The eight French, Italian and Norwegian researchers camped in Norway’s Svalbard archipelago in March and April, braving storms and mishaps to preserve crucial ice records that can be used to analyse what the Earth’s climate looked like in the past and chart the devastating impact human activity is having on it now.
The Ice Memory Foundation team extracted three huge tubes of glacier ice on Svalbard.

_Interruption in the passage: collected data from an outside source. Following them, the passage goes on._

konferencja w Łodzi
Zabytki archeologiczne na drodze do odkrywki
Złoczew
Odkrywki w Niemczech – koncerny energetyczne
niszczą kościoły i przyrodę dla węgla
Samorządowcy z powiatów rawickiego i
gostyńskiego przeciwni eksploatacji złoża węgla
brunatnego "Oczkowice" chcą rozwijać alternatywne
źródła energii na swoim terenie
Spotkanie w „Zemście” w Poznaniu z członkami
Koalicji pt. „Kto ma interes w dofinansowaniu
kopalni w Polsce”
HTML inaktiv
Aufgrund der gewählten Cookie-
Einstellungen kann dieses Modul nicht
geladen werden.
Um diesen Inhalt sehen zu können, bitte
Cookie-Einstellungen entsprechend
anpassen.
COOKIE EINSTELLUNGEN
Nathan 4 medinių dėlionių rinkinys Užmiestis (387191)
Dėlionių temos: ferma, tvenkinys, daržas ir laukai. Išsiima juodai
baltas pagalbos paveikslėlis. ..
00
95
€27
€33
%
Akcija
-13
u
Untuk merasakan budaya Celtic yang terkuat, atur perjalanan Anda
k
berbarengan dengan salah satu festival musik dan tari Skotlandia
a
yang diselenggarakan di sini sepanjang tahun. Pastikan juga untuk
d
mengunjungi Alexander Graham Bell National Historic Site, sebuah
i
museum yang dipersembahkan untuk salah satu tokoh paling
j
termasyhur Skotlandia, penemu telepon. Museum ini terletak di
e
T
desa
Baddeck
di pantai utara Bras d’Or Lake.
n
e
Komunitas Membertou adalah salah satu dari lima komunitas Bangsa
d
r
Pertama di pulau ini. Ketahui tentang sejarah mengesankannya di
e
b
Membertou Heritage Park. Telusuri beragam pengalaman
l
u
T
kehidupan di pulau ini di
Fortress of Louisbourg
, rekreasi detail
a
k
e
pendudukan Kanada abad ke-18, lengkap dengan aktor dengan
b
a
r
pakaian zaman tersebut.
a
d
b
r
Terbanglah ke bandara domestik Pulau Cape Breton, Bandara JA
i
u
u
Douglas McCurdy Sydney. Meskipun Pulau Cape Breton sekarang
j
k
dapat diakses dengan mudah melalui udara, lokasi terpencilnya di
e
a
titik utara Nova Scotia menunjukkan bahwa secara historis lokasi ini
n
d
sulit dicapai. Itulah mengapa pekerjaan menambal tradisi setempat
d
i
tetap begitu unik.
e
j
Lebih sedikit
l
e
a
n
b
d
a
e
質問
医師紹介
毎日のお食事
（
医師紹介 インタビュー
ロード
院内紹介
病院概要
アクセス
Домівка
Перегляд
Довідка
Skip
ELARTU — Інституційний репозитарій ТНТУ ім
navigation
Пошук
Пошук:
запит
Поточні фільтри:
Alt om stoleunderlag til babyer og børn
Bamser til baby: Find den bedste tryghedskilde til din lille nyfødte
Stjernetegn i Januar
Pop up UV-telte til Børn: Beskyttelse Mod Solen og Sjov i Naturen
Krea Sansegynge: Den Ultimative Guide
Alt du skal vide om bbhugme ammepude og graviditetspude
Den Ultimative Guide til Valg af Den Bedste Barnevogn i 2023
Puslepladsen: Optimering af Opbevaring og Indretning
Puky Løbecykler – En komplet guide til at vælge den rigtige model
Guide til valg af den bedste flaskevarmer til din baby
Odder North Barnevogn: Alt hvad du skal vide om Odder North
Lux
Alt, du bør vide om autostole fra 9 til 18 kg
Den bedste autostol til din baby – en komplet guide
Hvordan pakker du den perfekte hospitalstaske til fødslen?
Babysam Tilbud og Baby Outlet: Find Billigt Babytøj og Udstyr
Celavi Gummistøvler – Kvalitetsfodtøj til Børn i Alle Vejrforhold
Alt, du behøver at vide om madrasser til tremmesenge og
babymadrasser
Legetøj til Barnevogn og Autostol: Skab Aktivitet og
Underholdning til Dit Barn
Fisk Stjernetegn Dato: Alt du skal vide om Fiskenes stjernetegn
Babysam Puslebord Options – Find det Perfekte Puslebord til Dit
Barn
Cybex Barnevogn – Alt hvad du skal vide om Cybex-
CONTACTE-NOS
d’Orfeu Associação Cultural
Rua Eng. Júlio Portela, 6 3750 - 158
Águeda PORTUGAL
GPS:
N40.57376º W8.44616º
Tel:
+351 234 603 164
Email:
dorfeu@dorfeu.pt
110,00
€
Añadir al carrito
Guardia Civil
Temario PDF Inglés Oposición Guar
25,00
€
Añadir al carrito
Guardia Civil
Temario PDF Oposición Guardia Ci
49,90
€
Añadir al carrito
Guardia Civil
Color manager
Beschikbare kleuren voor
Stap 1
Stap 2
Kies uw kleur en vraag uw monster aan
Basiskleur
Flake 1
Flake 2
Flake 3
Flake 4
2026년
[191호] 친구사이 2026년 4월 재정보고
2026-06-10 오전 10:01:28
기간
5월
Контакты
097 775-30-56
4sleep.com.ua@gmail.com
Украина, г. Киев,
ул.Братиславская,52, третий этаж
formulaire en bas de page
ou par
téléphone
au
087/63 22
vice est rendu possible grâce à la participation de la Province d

They, like others collected by the 20-year project launched in 2015, will be preserved for future scientific analysis at a research station in Antarctica.
Analysing chemicals in such deep “ice cores” provides valuable data about centuries of past climatic and environmental conditions, long after the original glacier has disappeared.

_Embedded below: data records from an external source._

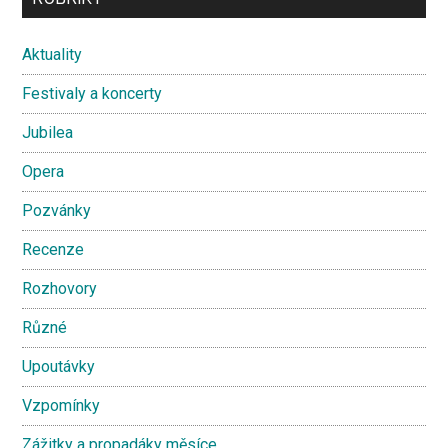
Sidebar
Aktuality
Festivaly a koncerty
Jubilea
Opera
Pozvánky
Recenze
Rozhovory
Různé
Upoutávky
Vzpomínky
Zážitky a propadáky měsíce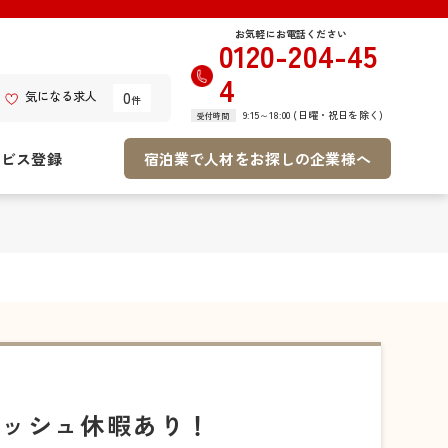
お気軽にお電話ください
0120-204-45
4
0
気になる求人
件
9:15～18:00 (日曜・祝日を除く)
受付時間
ービス登録
宿泊業で人材をお探しの企業様へ
レッシュ休暇あり！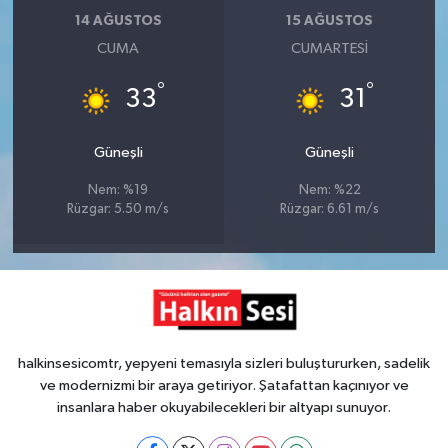
14 AĞUSTOS
15 AĞUSTOS
CUMA
CUMARTESI
°
°
33
31
Güneşli
Güneşli
Nem: %19
Nem: %22
Rüzgar: 5.50 m/s
Rüzgar: 6.61 m/s
halkinsesicomtr, yepyeni temasıyla sizleri buluştururken, sadelik
ve modernizmi bir araya getiriyor. Şatafattan kaçınıyor ve
insanlara haber okuyabilecekleri bir altyapı sunuyor.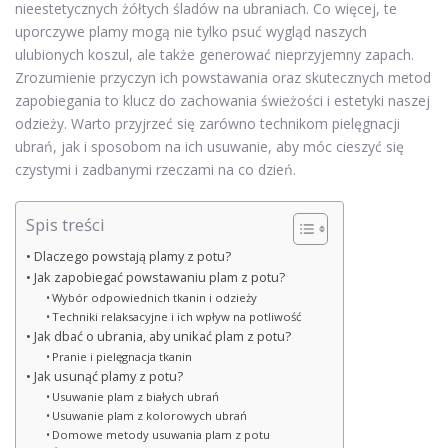
nieestetycznych żółtych śladów na ubraniach. Co więcej, te
uporczywe plamy mogą nie tylko psuć wygląd naszych
ulubionych koszul, ale także generować nieprzyjemny zapach.
Zrozumienie przyczyn ich powstawania oraz skutecznych metod
zapobiegania to klucz do zachowania świeżości i estetyki naszej
odzieży. Warto przyjrzeć się zarówno technikom pielęgnacji
ubrań, jak i sposobom na ich usuwanie, aby móc cieszyć się
czystymi i zadbanymi rzeczami na co dzień.
Spis treści
Dlaczego powstają plamy z potu?
Jak zapobiegać powstawaniu plam z potu?
Wybór odpowiednich tkanin i odzieży
Techniki relaksacyjne i ich wpływ na potliwość
Jak dbać o ubrania, aby unikać plam z potu?
Pranie i pielęgnacja tkanin
Jak usunąć plamy z potu?
Usuwanie plam z białych ubrań
Usuwanie plam z kolorowych ubrań
Domowe metody usuwania plam z potu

But it is a race to preserve this “ice memory”. Experts warn that as global temperatures rise, meltwater is leaking into ancient ice and risks destroying the geochemical records it contains before scientists can collect the data.
When the Ice Memory team set up camp in March on Holtedahlfonna, one of the highest and most northerly glaciers in the Arctic, the first hitch was the weather.

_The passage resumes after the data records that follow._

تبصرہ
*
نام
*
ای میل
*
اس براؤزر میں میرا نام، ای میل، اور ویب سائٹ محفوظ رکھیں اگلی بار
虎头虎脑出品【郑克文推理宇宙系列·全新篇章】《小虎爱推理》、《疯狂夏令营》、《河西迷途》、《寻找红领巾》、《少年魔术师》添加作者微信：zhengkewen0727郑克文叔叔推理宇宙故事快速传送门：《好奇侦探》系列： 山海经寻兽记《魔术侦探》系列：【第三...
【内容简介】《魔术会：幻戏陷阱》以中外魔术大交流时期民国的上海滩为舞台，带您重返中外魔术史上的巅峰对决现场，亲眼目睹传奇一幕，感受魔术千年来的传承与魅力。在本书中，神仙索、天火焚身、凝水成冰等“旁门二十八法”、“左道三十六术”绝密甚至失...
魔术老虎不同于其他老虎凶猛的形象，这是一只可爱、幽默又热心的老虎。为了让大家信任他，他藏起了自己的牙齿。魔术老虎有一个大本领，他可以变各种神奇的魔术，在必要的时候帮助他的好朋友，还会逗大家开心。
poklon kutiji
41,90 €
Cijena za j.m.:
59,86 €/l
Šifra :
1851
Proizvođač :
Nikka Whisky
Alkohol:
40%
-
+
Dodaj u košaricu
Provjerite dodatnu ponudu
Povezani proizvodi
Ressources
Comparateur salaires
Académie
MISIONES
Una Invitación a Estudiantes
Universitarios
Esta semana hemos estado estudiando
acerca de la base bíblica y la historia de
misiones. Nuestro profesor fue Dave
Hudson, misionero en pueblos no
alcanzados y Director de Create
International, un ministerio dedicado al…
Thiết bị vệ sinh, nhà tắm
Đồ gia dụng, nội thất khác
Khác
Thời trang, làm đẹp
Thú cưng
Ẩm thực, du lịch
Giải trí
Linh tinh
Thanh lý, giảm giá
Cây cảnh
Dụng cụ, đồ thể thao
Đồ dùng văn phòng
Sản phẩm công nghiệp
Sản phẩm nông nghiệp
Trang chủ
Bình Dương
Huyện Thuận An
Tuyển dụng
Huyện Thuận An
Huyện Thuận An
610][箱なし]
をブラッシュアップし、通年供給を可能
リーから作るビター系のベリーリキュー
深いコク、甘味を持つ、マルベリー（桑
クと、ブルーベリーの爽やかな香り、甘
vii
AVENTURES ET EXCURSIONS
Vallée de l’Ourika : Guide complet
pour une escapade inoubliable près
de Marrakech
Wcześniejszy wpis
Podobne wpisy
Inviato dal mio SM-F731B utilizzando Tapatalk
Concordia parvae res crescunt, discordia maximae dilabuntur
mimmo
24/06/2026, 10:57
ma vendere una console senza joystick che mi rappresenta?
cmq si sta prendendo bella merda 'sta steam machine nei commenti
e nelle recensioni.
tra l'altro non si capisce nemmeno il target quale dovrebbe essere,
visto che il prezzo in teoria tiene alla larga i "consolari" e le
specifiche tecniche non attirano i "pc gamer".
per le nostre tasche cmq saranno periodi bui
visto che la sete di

Instead of the expected -25 degrees Celsius, fierce winds forced the temperature down to -40C, delaying drilling for several days.
Then, once they had bored a 24.5-metre (80-foot) hole in the ice, water from the melting glacier rushed into it.
Even though radar data collected since 2005 showed there was some meltwater inside the Holtedalhfonna glacier, “we did not expect to find such an extended, abundant and saturated aquifer in the selected drilling site, at the end of winter”, explained Jean-Charles Gallet, snow physicist at the Norwegian Polar Institute and expedition coordinator.
“Glaciers are not only dramatically losing their mass but also their cold content.”
‘Dramatic climate change’
Aquifers are underground reservoirs of freshwater or saltwater that permeate the ice crystals in glaciers and weaken them.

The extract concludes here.